Markus Reichart, Bürgermeister der 3500-Seelen-Gemeinde Heimenkirch, sagt: „Wenn wir über Russland sprechen, da bin ich mir durchaus im Klaren, dass die Bevölkerung in Russland und auch die Beschäftigten bei der Firma Hochland in Russland keinen Bock auf einen Angriffskrieg in der Ukraine haben.“ Für Reichart ist Putin der Kriegstreiber, nicht die russische Gesellschaft.
Hochland mit seinen 1400 Beschäftigten ist einer der größten Arbeitgeber in der Region und sorgt mit für sprudelnde Gewerbesteuereinnahmen in der Gemeinde. In guten Jahren sind es bis zu vier Millionen Euro.
Das Örtchen leistet sich beispielsweise ein Freibad mit niedrigen Eintrittspreisen. Auf den Wohlstand von jährlich fast 400.000 Tonnen Käse weltweit will der Bürgermeister ungern verzichten. Auch nicht, wenn er teilweise in Russland erwirtschaftet wird.

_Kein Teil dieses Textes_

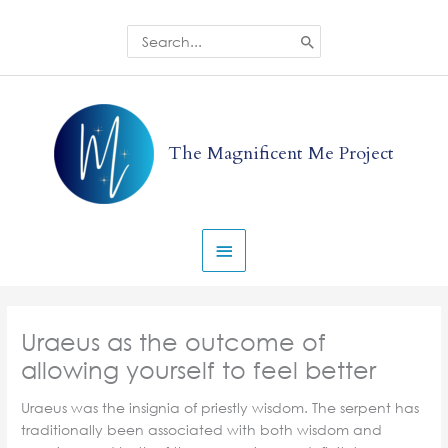
Skip
to
Search
for:
content
Main
Menu
The Magnificent Me Project
Uraeus as the outcome of
allowing yourself to feel better
Uraeus was the insignia of priestly wisdom. The serpent has
traditionally been associated with both wisdom and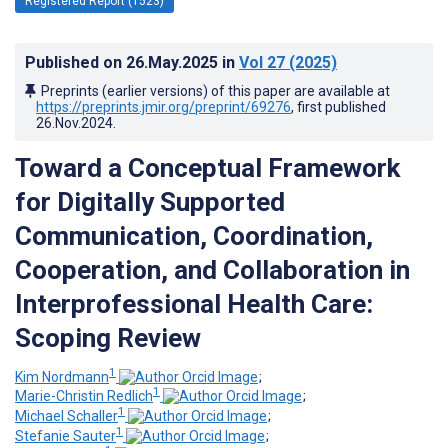
Registered Report (1523)
Published on
26.May.2025
in
Vol 27
(2025)
Preprints (earlier versions) of this paper are available at
https://preprints.jmir.org/preprint/69276
, first published
26.Nov.2024
.
Toward a Conceptual Framework
for Digitally Supported
Communication, Coordination,
Cooperation, and Collaboration in
Interprofessional Health Care:
Scoping Review
1
Kim Nordmann
;
1
Marie-Christin Redlich
;
1
Michael Schaller
;
1
Stefanie Sauter
;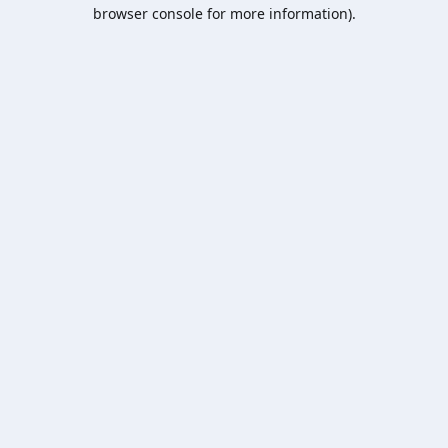
browser console for more information).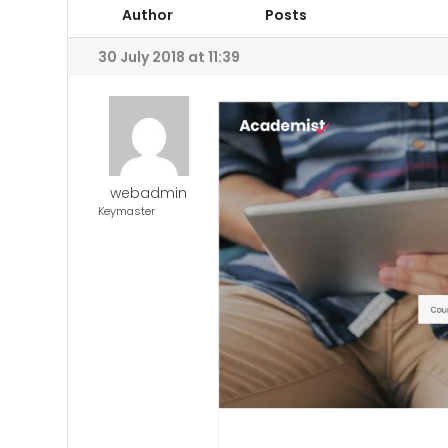
Author
Posts
30 July 2018 at 11:39
webadmin
Keymaster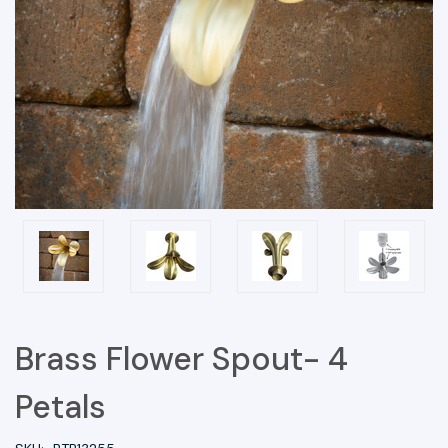
Brass Flower Spout- 4
Petals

Verantwortung für die Zukunft

Klar, kurzfristig seien Sanktionen jetzt sinnvoll, sagt Reichart. „Aber wir haben eine Generationenverantwortung. Wir müssen mindestens, soweit wir es überblicken können, schauen: Wie hinterlassen wir unseren Enkeln unsere Erde und welche Beziehungen bauen wir auf.“
In die Zukunft schauen heißt mittelfristig offenbar auch, weiterhin Geschäfte mit Russland zu machen. Am Schluss des Interviews erzählt Markus Reichart noch stolz vom großen Projekt in Heimenkirch: Sie wollen hier ein Wärme-Kraftwerk bauen, betrieben mit Hackschnitzeln aus regionalen Wäldern.
Hochland könnte dann mit diesem Dampf seine Molkerei heizen. Zumindest vom russischen Gas wäre man dann endlich unabhängig.